The recent weakness in the oil price seems “dramatic,” according to Jack Allardyce, an oil and gas research analyst at Cantor Fitzgerald Europe.
“It is difficult to say whether $60 is the new, as there doesn’t seem to be a ‘normal’ at the moment. The recent weakness seems dramatic given the lack of actual catalysts,” Allardyce said in a statement sent to Rigzone.
“It seems to have been driven by a wider impending sense of doom amidst weak equities, geopolitics, subsequent softening demand and increasing supply,” he added.
The Cantor Fitzgerald Europe representative stated that “a lot” depends on both the result of US-Sino talks at the G20 this week and OPEC and it’s allies’ meeting on December 6.
“It looks as though the market has already decided that the mooted 1.4 million barrels of oil per day cut to output isn’t enough to offset the decline in demand growth projections, so if that is the number then the current level could remain into the new year, or we might see some more weakness,” Allardyce stated.
“If they opt to make deeper cuts, which seems unlikely given how much the United States is leaning on the Saudi’s and Russia’s apparent lack of enthusiasm, then some sort of recovery is likely.

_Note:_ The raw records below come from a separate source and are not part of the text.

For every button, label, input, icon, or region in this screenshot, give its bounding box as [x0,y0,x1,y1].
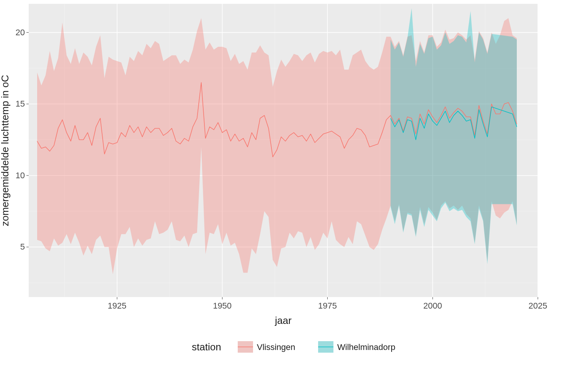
legend-label: Wilhelminadorp [337,342,395,352]
legend-item: Vlissingen [238,341,295,353]
x-tick-label: 2000 [423,301,442,310]
y-axis-title: zomergemiddelde luchttemp in oC [0,75,11,226]
legend-label: Vlissingen [257,342,295,352]
x-tick-label: 1925 [108,301,126,310]
y-tick-label: 15 [16,99,25,108]
y-tick-label: 10 [16,171,25,180]
chart-container: 510152019251950197520002025jaarzomergemi… [0,0,588,368]
x-tick-label: 1950 [213,301,232,310]
legend-title: station [192,341,221,353]
chart-svg: 510152019251950197520002025jaarzomergemi… [0,0,588,368]
y-tick-label: 5 [20,242,25,251]
x-axis-title: jaar [274,315,292,326]
x-tick-label: 1975 [318,301,337,310]
legend-item: Wilhelminadorp [318,341,395,353]
x-tick-label: 2025 [529,301,547,310]
y-tick-label: 20 [16,28,25,37]
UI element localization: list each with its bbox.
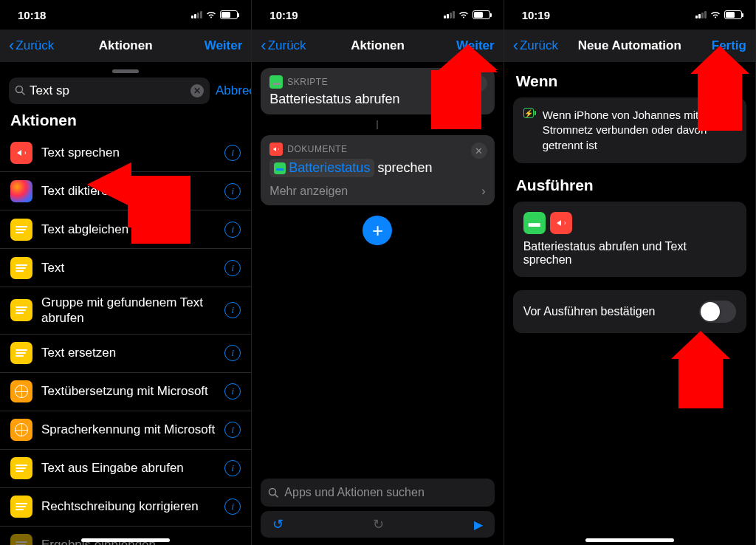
close-icon[interactable]: ✕ bbox=[471, 143, 487, 159]
status-bar: 10:19 bbox=[504, 0, 755, 30]
wifi-icon bbox=[458, 9, 470, 21]
close-icon[interactable]: ✕ bbox=[471, 75, 487, 92]
back-button[interactable]: ‹Zurück bbox=[513, 38, 558, 54]
confirm-toggle[interactable] bbox=[699, 301, 736, 323]
search-row: ✕ Abbrechen bbox=[0, 78, 251, 112]
status-bar: 10:18 bbox=[0, 0, 251, 30]
sheet-handle[interactable] bbox=[112, 69, 139, 73]
card-title: Batteriestatus abrufen bbox=[269, 92, 485, 107]
search-placeholder: Apps und Aktionen suchen bbox=[284, 486, 424, 499]
text-icon bbox=[10, 496, 32, 518]
home-indicator[interactable] bbox=[585, 538, 674, 542]
info-icon[interactable]: i bbox=[224, 145, 241, 161]
cellular-icon bbox=[444, 11, 455, 18]
search-field[interactable]: ✕ bbox=[9, 78, 210, 104]
done-button[interactable]: Fertig bbox=[712, 38, 746, 53]
card-category: ▬SKRIPTE bbox=[269, 75, 485, 89]
section-title: Aktionen bbox=[0, 112, 251, 134]
svg-line-6 bbox=[275, 495, 278, 498]
clear-icon[interactable]: ✕ bbox=[190, 84, 204, 97]
info-icon[interactable]: i bbox=[224, 383, 241, 400]
search-icon bbox=[15, 85, 25, 97]
wifi-icon bbox=[205, 9, 217, 21]
home-indicator[interactable] bbox=[81, 538, 170, 542]
list-item[interactable]: Text diktiereni bbox=[0, 172, 251, 210]
search-input[interactable] bbox=[30, 83, 186, 98]
undo-button[interactable]: ↺ bbox=[272, 516, 284, 532]
list-item[interactable]: Textübersetzung mit Microsofti bbox=[0, 373, 251, 411]
info-icon[interactable]: i bbox=[224, 302, 241, 318]
cancel-button[interactable]: Abbrechen bbox=[216, 83, 252, 98]
battery-icon: ▬ bbox=[523, 212, 546, 234]
battery-icon bbox=[472, 10, 490, 19]
battery-icon bbox=[724, 10, 742, 19]
screen-automation-summary: 10:19 ‹Zurück Neue Automation Fertig Wen… bbox=[504, 0, 756, 545]
redo-button[interactable]: ↻ bbox=[373, 516, 384, 532]
play-button[interactable]: ▶ bbox=[474, 518, 483, 532]
status-time: 10:18 bbox=[18, 9, 46, 21]
screen-automation-editor: 10:19 ‹Zurück Aktionen Weiter ▬SKRIPTE B… bbox=[252, 0, 504, 545]
globe-icon bbox=[10, 419, 32, 441]
section-when: Wenn bbox=[504, 62, 755, 95]
action-panel[interactable]: ▬ Batteriestatus abrufen und Text sprech… bbox=[513, 202, 746, 277]
variable-pill[interactable]: ▬Batteriestatus bbox=[269, 159, 374, 177]
status-time: 10:19 bbox=[522, 9, 550, 21]
wifi-icon bbox=[709, 9, 721, 21]
svg-line-1 bbox=[22, 92, 25, 95]
condition-panel[interactable]: ⚡ Wenn iPhone von Johannes mit dem Strom… bbox=[513, 97, 746, 163]
action-card-documents[interactable]: DOKUMENTE ▬Batteriestatus sprechen ✕ Meh… bbox=[261, 135, 494, 205]
nav-bar: ‹Zurück Neue Automation Fertig bbox=[504, 30, 755, 62]
battery-icon: ▬ bbox=[269, 75, 283, 89]
bottom-toolbar: ↺ ↻ ▶ bbox=[261, 511, 494, 538]
list-item[interactable]: Text ersetzeni bbox=[0, 335, 251, 373]
confirm-toggle-row: Vor Ausführen bestätigen bbox=[513, 290, 746, 333]
list-item[interactable]: Ergebnis einblenden bbox=[0, 527, 251, 546]
info-icon[interactable]: i bbox=[224, 460, 241, 476]
battery-icon bbox=[220, 10, 238, 19]
list-item[interactable]: Texti bbox=[0, 249, 251, 287]
text-icon bbox=[10, 534, 32, 545]
info-icon[interactable]: i bbox=[224, 498, 241, 515]
action-card-scripts[interactable]: ▬SKRIPTE Batteriestatus abrufen ✕ bbox=[261, 68, 494, 114]
list-item[interactable]: Text sprecheni bbox=[0, 134, 251, 172]
back-button[interactable]: ‹Zurück bbox=[261, 38, 306, 54]
text-icon bbox=[10, 457, 32, 479]
svg-marker-12 bbox=[671, 331, 730, 359]
globe-icon bbox=[10, 380, 32, 402]
card-title: ▬Batteriestatus sprechen bbox=[269, 159, 485, 177]
text-icon bbox=[10, 257, 32, 279]
info-icon[interactable]: i bbox=[224, 183, 241, 199]
action-icons: ▬ bbox=[523, 212, 736, 234]
add-action-button[interactable]: + bbox=[362, 216, 392, 245]
list-item[interactable]: Gruppe mit gefundenem Text abrufeni bbox=[0, 287, 251, 335]
list-item[interactable]: Rechtschreibung korrigiereni bbox=[0, 488, 251, 527]
back-button[interactable]: ‹Zurück bbox=[9, 38, 54, 54]
status-time: 10:19 bbox=[269, 9, 298, 21]
status-icons bbox=[191, 9, 238, 21]
list-item[interactable]: Spracherkennung mit Microsofti bbox=[0, 411, 251, 450]
connector-line bbox=[377, 120, 378, 129]
show-more-row[interactable]: Mehr anzeigen› bbox=[269, 185, 485, 198]
status-icons bbox=[444, 9, 490, 21]
battery-charging-icon: ⚡ bbox=[523, 108, 534, 118]
next-button[interactable]: Weiter bbox=[456, 38, 495, 53]
status-bar: 10:19 bbox=[252, 0, 503, 30]
cellular-icon bbox=[695, 11, 707, 18]
search-icon bbox=[268, 487, 278, 498]
list-item[interactable]: Text abgleicheni bbox=[0, 210, 251, 249]
condition-text: Wenn iPhone von Johannes mit dem Stromne… bbox=[543, 108, 736, 153]
info-icon[interactable]: i bbox=[224, 260, 241, 276]
text-icon bbox=[10, 219, 32, 241]
speaker-icon bbox=[550, 212, 572, 234]
actions-list: Text sprecheni Text diktiereni Text abgl… bbox=[0, 134, 251, 545]
info-icon[interactable]: i bbox=[224, 422, 241, 438]
speaker-icon bbox=[269, 143, 283, 156]
chevron-right-icon: › bbox=[481, 185, 485, 198]
list-item[interactable]: Text aus Eingabe abrufeni bbox=[0, 450, 251, 488]
info-icon[interactable]: i bbox=[224, 345, 241, 361]
chevron-left-icon: ‹ bbox=[261, 38, 266, 54]
bottom-search-field[interactable]: Apps und Aktionen suchen bbox=[261, 479, 494, 507]
battery-icon: ▬ bbox=[274, 162, 286, 174]
info-icon[interactable]: i bbox=[224, 222, 241, 238]
next-button[interactable]: Weiter bbox=[205, 38, 243, 53]
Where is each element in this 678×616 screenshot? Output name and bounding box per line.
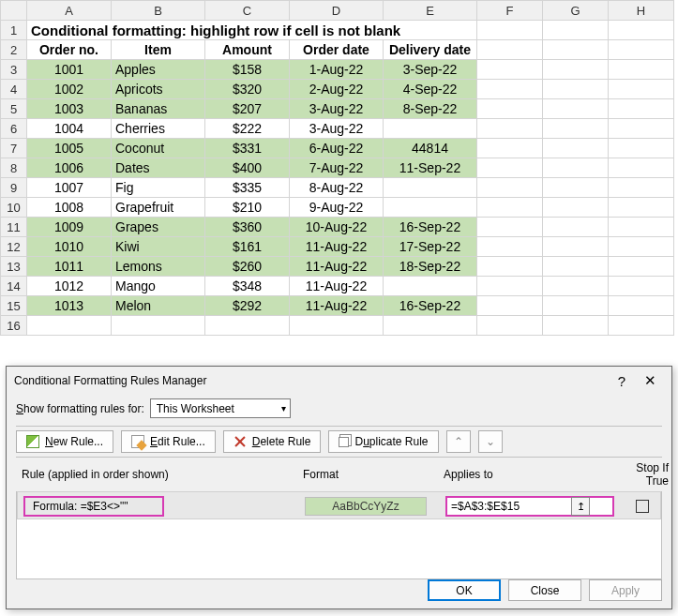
- row-header[interactable]: 13: [1, 257, 27, 277]
- cell[interactable]: [384, 178, 477, 198]
- cell[interactable]: $158: [205, 60, 290, 80]
- cell[interactable]: $222: [205, 119, 290, 139]
- cell[interactable]: [477, 139, 543, 158]
- cell[interactable]: [609, 237, 674, 257]
- cell[interactable]: 11-Aug-22: [290, 296, 384, 316]
- cell[interactable]: [477, 40, 543, 60]
- cell[interactable]: [205, 316, 290, 336]
- row-header[interactable]: 15: [1, 296, 27, 316]
- col-header[interactable]: A: [27, 1, 112, 21]
- cell[interactable]: $400: [205, 158, 290, 178]
- cell[interactable]: 1003: [27, 99, 112, 119]
- cell[interactable]: 1013: [27, 296, 112, 316]
- col-header[interactable]: G: [543, 1, 609, 21]
- cell[interactable]: 1-Aug-22: [290, 60, 384, 80]
- col-header[interactable]: D: [290, 1, 384, 21]
- cell[interactable]: [27, 316, 112, 336]
- cell[interactable]: 16-Sep-22: [384, 296, 477, 316]
- cell[interactable]: [609, 296, 674, 316]
- cell[interactable]: [543, 237, 609, 257]
- cell[interactable]: 4-Sep-22: [384, 80, 477, 99]
- cell[interactable]: 44814: [384, 139, 477, 158]
- cell[interactable]: Lemons: [112, 257, 205, 277]
- cell[interactable]: 9-Aug-22: [290, 198, 384, 218]
- cell[interactable]: Bananas: [112, 99, 205, 119]
- cell[interactable]: 1012: [27, 277, 112, 296]
- col-header[interactable]: F: [477, 1, 543, 21]
- cell[interactable]: [543, 296, 609, 316]
- row-header[interactable]: 9: [1, 178, 27, 198]
- row-header[interactable]: 1: [1, 21, 27, 40]
- cell[interactable]: [384, 316, 477, 336]
- table-header[interactable]: Order no.: [27, 40, 112, 60]
- row-header[interactable]: 7: [1, 139, 27, 158]
- cell[interactable]: 10-Aug-22: [290, 218, 384, 237]
- cell[interactable]: [477, 237, 543, 257]
- cell[interactable]: [609, 21, 674, 40]
- cell[interactable]: Grapefruit: [112, 198, 205, 218]
- cell[interactable]: [543, 99, 609, 119]
- column-header-row[interactable]: A B C D E F G H: [1, 1, 674, 21]
- cell[interactable]: 1009: [27, 218, 112, 237]
- row-header[interactable]: 4: [1, 80, 27, 99]
- cell[interactable]: [543, 218, 609, 237]
- cell[interactable]: [609, 80, 674, 99]
- cell[interactable]: Apples: [112, 60, 205, 80]
- cell[interactable]: [477, 178, 543, 198]
- cell[interactable]: [609, 119, 674, 139]
- cell[interactable]: [609, 139, 674, 158]
- cell[interactable]: Melon: [112, 296, 205, 316]
- row-header[interactable]: 11: [1, 218, 27, 237]
- cell[interactable]: [609, 178, 674, 198]
- cell[interactable]: [543, 40, 609, 60]
- cell[interactable]: [384, 119, 477, 139]
- row-header[interactable]: 12: [1, 237, 27, 257]
- cell[interactable]: Apricots: [112, 80, 205, 99]
- cell[interactable]: $335: [205, 178, 290, 198]
- cell[interactable]: $348: [205, 277, 290, 296]
- col-header[interactable]: C: [205, 1, 290, 21]
- cell[interactable]: [609, 99, 674, 119]
- cell[interactable]: [112, 316, 205, 336]
- cell[interactable]: 6-Aug-22: [290, 139, 384, 158]
- cell[interactable]: [543, 277, 609, 296]
- cell[interactable]: 11-Aug-22: [290, 237, 384, 257]
- cell[interactable]: $260: [205, 257, 290, 277]
- cell[interactable]: [609, 316, 674, 336]
- cell[interactable]: [543, 119, 609, 139]
- cell[interactable]: [543, 60, 609, 80]
- cell[interactable]: Dates: [112, 158, 205, 178]
- cell[interactable]: [609, 40, 674, 60]
- row-header[interactable]: 5: [1, 99, 27, 119]
- cell[interactable]: [543, 21, 609, 40]
- table-header[interactable]: Order date: [290, 40, 384, 60]
- cell[interactable]: $320: [205, 80, 290, 99]
- cell[interactable]: 3-Aug-22: [290, 99, 384, 119]
- cell[interactable]: $210: [205, 198, 290, 218]
- cell[interactable]: [477, 60, 543, 80]
- col-header[interactable]: E: [384, 1, 477, 21]
- cell[interactable]: [609, 277, 674, 296]
- cell[interactable]: [543, 80, 609, 99]
- cell[interactable]: 1011: [27, 257, 112, 277]
- cell[interactable]: Fig: [112, 178, 205, 198]
- cell[interactable]: 1007: [27, 178, 112, 198]
- cell[interactable]: 1005: [27, 139, 112, 158]
- cell[interactable]: $207: [205, 99, 290, 119]
- cell[interactable]: 2-Aug-22: [290, 80, 384, 99]
- cell[interactable]: 1006: [27, 158, 112, 178]
- cell[interactable]: [384, 198, 477, 218]
- cell[interactable]: 11-Sep-22: [384, 158, 477, 178]
- cell[interactable]: Grapes: [112, 218, 205, 237]
- cell[interactable]: Cherries: [112, 119, 205, 139]
- cell[interactable]: $331: [205, 139, 290, 158]
- cell[interactable]: 3-Sep-22: [384, 60, 477, 80]
- cell[interactable]: 11-Aug-22: [290, 257, 384, 277]
- cell[interactable]: [543, 139, 609, 158]
- cell[interactable]: [290, 316, 384, 336]
- cell[interactable]: 11-Aug-22: [290, 277, 384, 296]
- cell[interactable]: 18-Sep-22: [384, 257, 477, 277]
- cell[interactable]: 16-Sep-22: [384, 218, 477, 237]
- cell[interactable]: 17-Sep-22: [384, 237, 477, 257]
- col-header[interactable]: B: [112, 1, 205, 21]
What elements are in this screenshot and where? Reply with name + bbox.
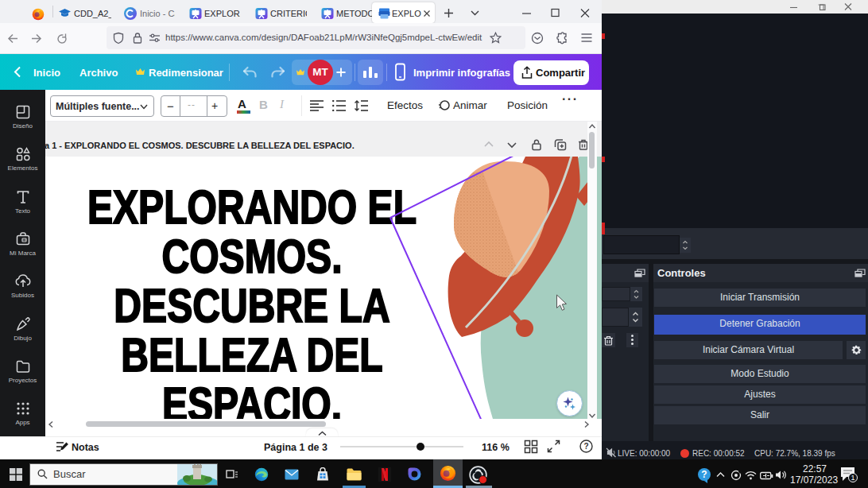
svg-text:?: ? [701, 469, 707, 480]
svg-text:?: ? [583, 442, 588, 451]
svg-text:co: co [22, 238, 25, 242]
svg-text:1: 1 [851, 474, 854, 482]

As ever, benchmarks seem to move more dramatically than they really should given underlying fundamentals,” he added.
In a statement sent to Rigzone on Friday, Michael Burns, an oil and gas partner at law firm Ashurst, said “macro politics appear hard to separate from oil price economics”.
“It will be interesting to see the effect of any bilateral political discussions between Saudi Arabia and the United States on the outcome of the multilateral OPEC discussions due to take place in December,” he added.